– У меня мама тоже пропадала на работе. Папы не стало, когда мне было пять лет, ему разбил голову неисправный робот. Маминой зарплаты в обрез хватало на еду, коммуналку и самое необходимое. Да еще я была мелкой дрянью: чтобы выпросить новые игрушки, ломала старые. Хотя мозги у меня были, и на два апельсина для тетенек, которые всегда лежали у нас в холодильнике, я не покушалась. Мама отдавала их мне раз в месяц, после того как покупала новые. Апельсины и обои неприкосновенны – это я даже не умом понимала, а чувствовала своим ведьмовским чутьем, тем более что читала в Интернете про всякие такие случаи. Есть теория, что из-за Интернета у людей мозаичное мышление, а факты – как рассыпанные паззлы, но я быстро научилась схватывать суть и складывать из паззлов картинки.
– Погоди, я не поняла, для кого были апельсины, какие тетеньки?
– После смерти папы мама ходила оформлять пособие, и ей там вместе с другими документами подсунули договор о социальном патронаже. На фига что-то подписывать, не читая, но она подписала. Пособия хватало на две с половиной дешевых пиццы, но для нас с мамой это все равно были нужные деньги, и еще там выдавали талоны на бесплатное школьное питание. А у службы опеки было ее задокументированное согласие на то, чтоб они приходили к нам домой, заглядывали в холодильник и в сортир, считали комплекты постельного белья и проверяли, вымыт ли пол. Нет апельсинов или обои порваны – это у них топовые причины, чтобы заявить, что ребенок в опасности. Я понимаю, люди где угодно разные, и, наверное, не все там отмороженные, – добавила Ола, вспомнив замечания Текусы. – Но система так устроена, что они заинтересованы в показателях. Если цифры у них уменьшатся по сравнению с предыдущим отчетным периодом, им начнут урезать финансирование, сокращать кадры и все такое. Остаться без работы им неохота, поэтому кого-нибудь они по-любому заберут. Здесь главное – слиться с общим фоном, не привлекать внимания. Может, я еще и ворожила, хотя не понимала тогда, чем занимаюсь. И обои не портила, апельсины не трогала, всегда делала вид, что у нас все распрекрасно. Это была моя личная школа лицемерия – очень пригодилось потом, когда меня взяли в «Бюро ДСП». Что бы ни происходило, у Олы довольная, задорная, уверенная физиономия. Но вообще-то я не о себе хотела рассказать, а о маме. Она крутилась, как могла, спала по пять часов, смертельно уставала, и свободного времени у нее было совсем чуть-чуть – не больше, чем у тебя, но она всегда находила минутку, чтобы сказать мне что-нибудь хорошее, улыбнуться, спросить, как у меня дела, и выслушать, что я отвечу. Это занимало не так уж много времени, но мне это запомнилось, как огромный кусок лучистого тепла, словно это была целая вечность. Ты тоже так можешь. И у тебя с Памелой ситуация намного лучше, чем была у нас с мамой.

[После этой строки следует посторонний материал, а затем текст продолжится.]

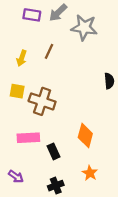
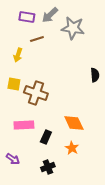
brown line: (49, 51) -> (37, 39), moved, turned 48
orange diamond: (85, 136) -> (74, 123), turned -40
black rectangle: (53, 151) -> (46, 137), turned 48
orange star: (90, 173) -> (72, 148), moved

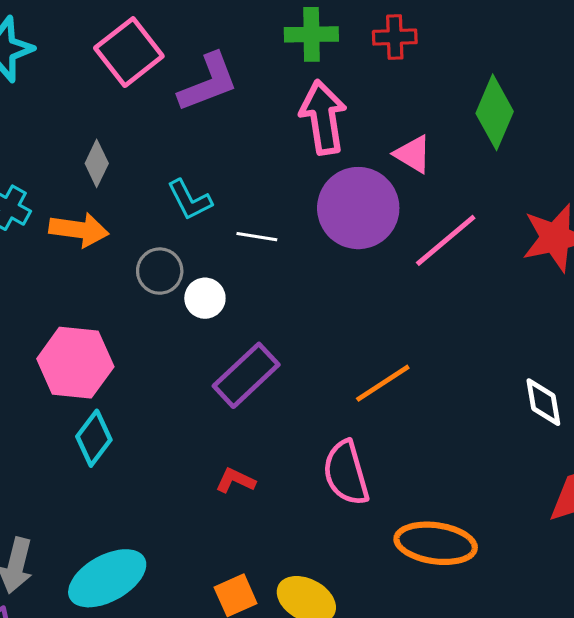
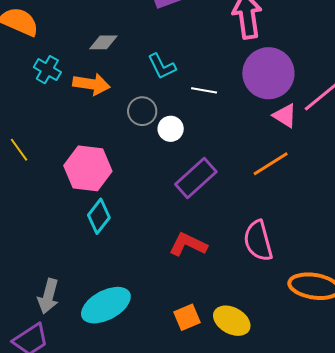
pink triangle: (413, 154) -> (285, 116), moved
gray diamond: (97, 163) -> (103, 42), turned 64
orange line: (383, 383) -> (271, 164), moved
red L-shape: (235, 481) -> (188, 244), size x1.5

– Твоя мама… осталась на Земле Изначальной?
– Ее сбила машина. Был гололед, и этот урод превысил скорость, а она шла с работы поздно вечером, сильно уставшая, не успела среагировать. Мне тогда было шестнадцать.
– Сочувствую, – произнесла Анита после паузы – с деревянной интонацией человека, не умеющего выражать сочувствие.

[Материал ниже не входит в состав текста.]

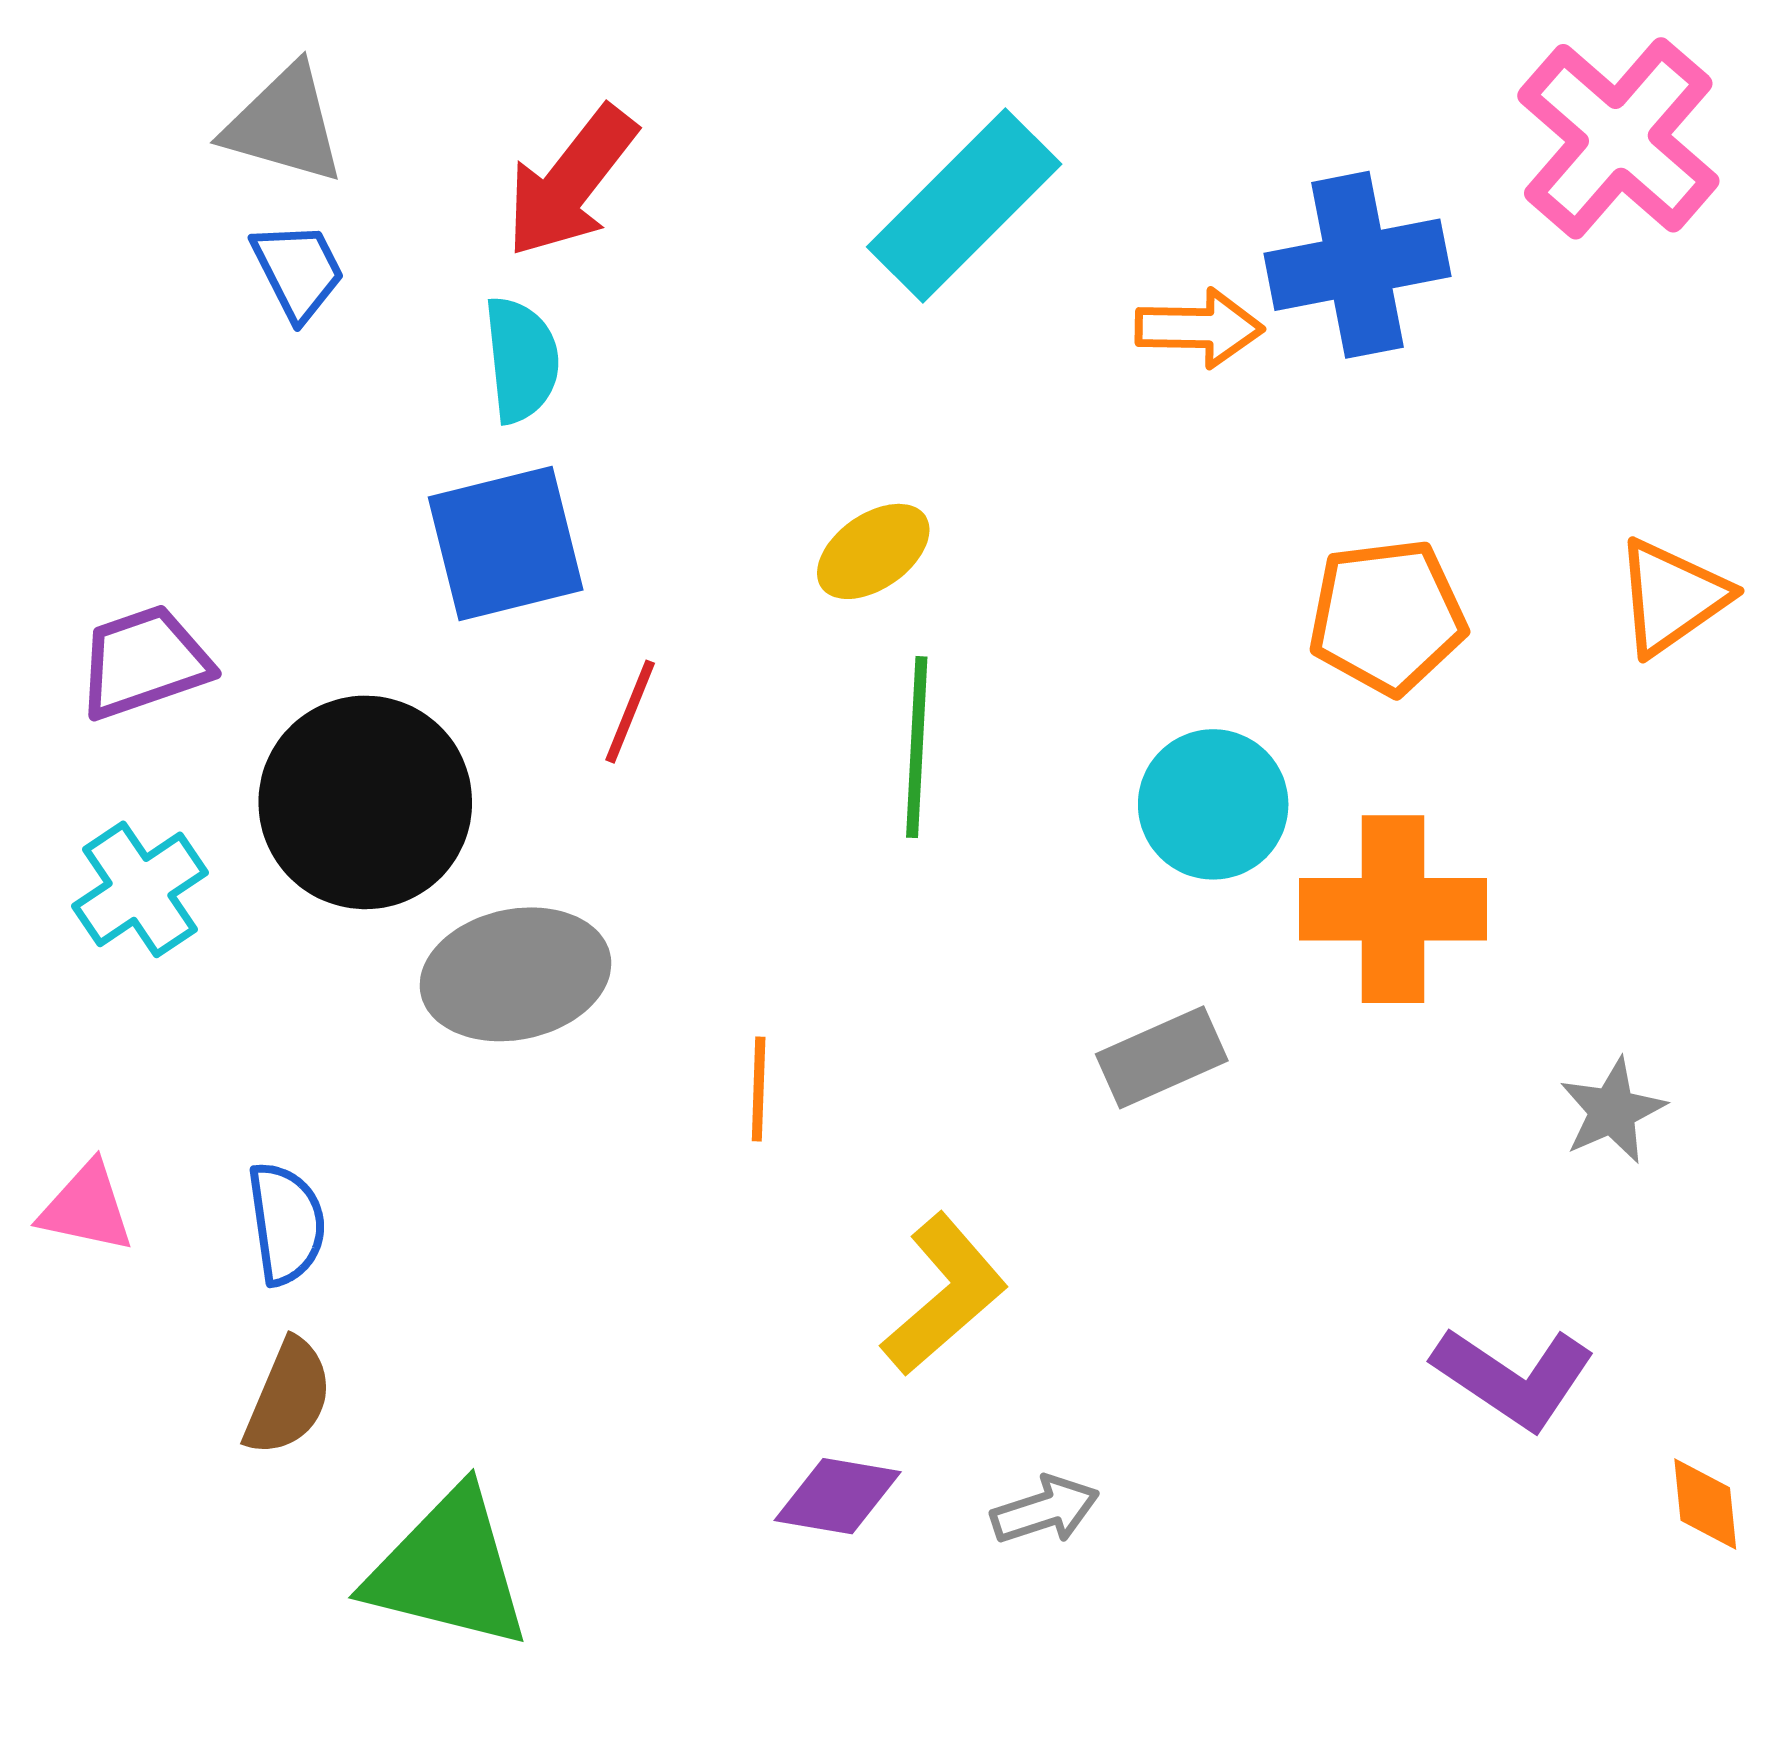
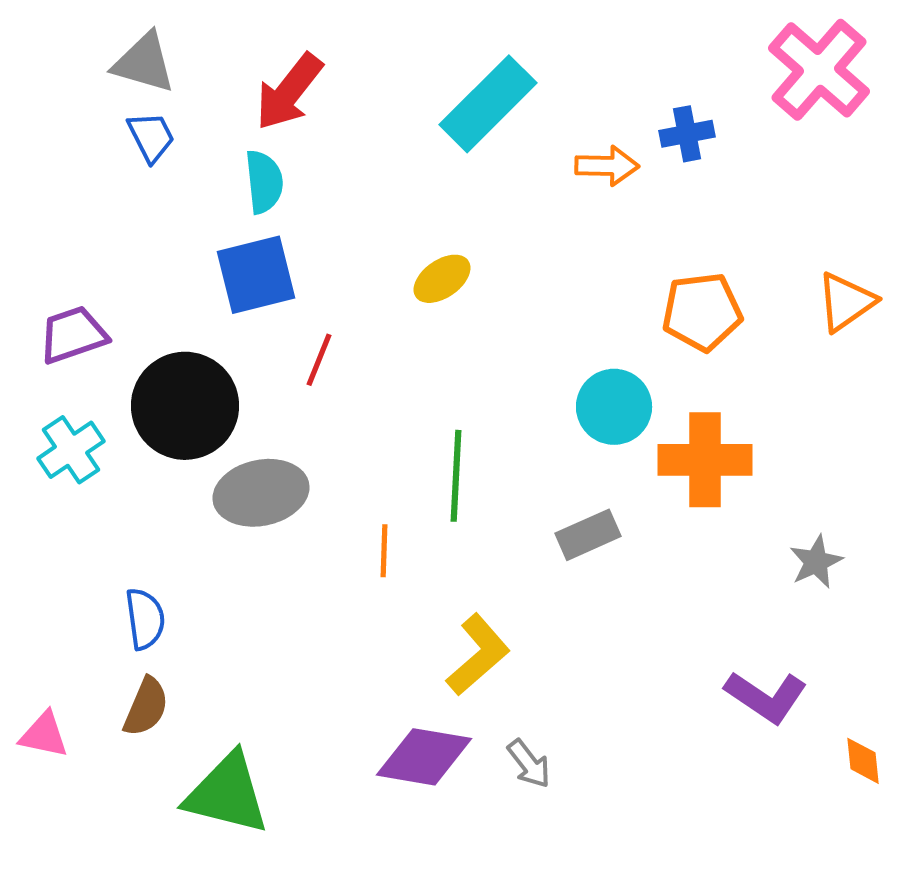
blue cross: (1357, 265) -> (687, 134), size x0.6
green line: (917, 747) -> (456, 476), moved
pink triangle: (87, 1208) -> (44, 735), moved
purple diamond: (838, 1496) -> (424, 757), size x1.5
gray arrow: (1045, 1510) -> (529, 764), turned 70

Хотя видно было, что ее проняло.
Долго шагали молча. Солнце вовсю припекало. Склон впереди пестрел лиловым, рыжим, изжелта-зеленым, а над головами и под ногами хвоя была цвета морской волны. В кустарнике там и тут белела паутина – ничего страшного, нитянка обыкновенная, самые крупные экземпляры величиной с ноготь.
– У меня отношения с родителями всегда были не очень. Хотя я понимаю, что они меня по-своему любят.
– Они вели себя с тобой так же, как ты с Памелой? – не дождавшись продолжения, спросила Ола.
– Нет. Я веду себя с Памелой не так, как они со мной. Я решила, что не буду повторять их ошибок, и ничего ей не навязываю.
Это прозвучало резко, почти с вызовом – хотя кто ее сейчас слышит, кроме Леса и лесной ведьмы?
«Зато совершаешь другие ошибки».
Вслух Ола этого не сказала, а то еще обидится и ничего не расскажет.
– И что тебе навязывали?
– Тебе не говорили, что ты должна нравится людям, не делать ничего такого, что уронило бы тебя в глазах окружающих, учиться на отлично, чтобы можно было тобой гордиться, но не забывать о том, что для тебя главное – выйти замуж? Что ты должна быть умной, но не выпячивать свой ум, быть уступчивой, но уметь мягко настоять на своем, никогда не соревноваться с мужчинами – твое предназначение не в этом, а если ты кому-то не нравишься или к тебе плохо относятся, ты сама виновата? Говорили тебе все это?
– Нет… – в замешательстве произнесла Ола, немного ошеломленная тем, что Аниту вдруг прорвало на такой длинный монолог. – Нам, знаешь, не до того было, когда самый актуальный вопрос – это чтобы хватило денег и на коммуналку, и на еду. Мама говорила, что я обязательно должна учиться и получить какую-нибудь востребованную специальность.
– Тогда у тебя и в самом деле было хорошее детство…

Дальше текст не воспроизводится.